Educational Focus of Academic Support

  1. Relationship-based support:In schools, strategies such as teaming or advisories may be used to build stronger and more understanding relationships between teachers and students. The general idea is that students will be better served and more effectively taught if teachers know students well and understand their distinct learning needs, interests, and aspirations.
  2. Skill-based support:In some cases, schools may decide to create a literacy program, for example, that provides all students with more concentrated instruction, practice, and guidance in reading, writing, and communicating. The support may be provided during regular classes, during the school day, or after regular school hours. Support that focuses on math skills or technological literacy are two other common examples.
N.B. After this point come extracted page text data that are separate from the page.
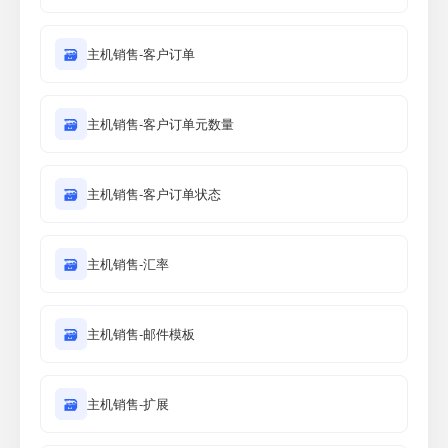
🗃
主机销售-客户订单
🗃
主机销售-客户订单元数量
🗃
主机销售-客户订单状态
🗃
主机销售-汇率
🗃
主机销售-邮件模板
🗃
主机销售-扩展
  3. Needs-based support:Many or most forms of academic support are based on identified learning needs, and schools will provide supplemental or intensive instruction, practice, and guidance to students who are struggling academically or who have specialized needs—these can include students with learning disabilities, physical disabilities, or developmental disabilities; students who are learning English or cannot speak English; students who recently immigrated to the United States, or students who are performing academically or developing intellectually well below or above the expectations for their age or grade level.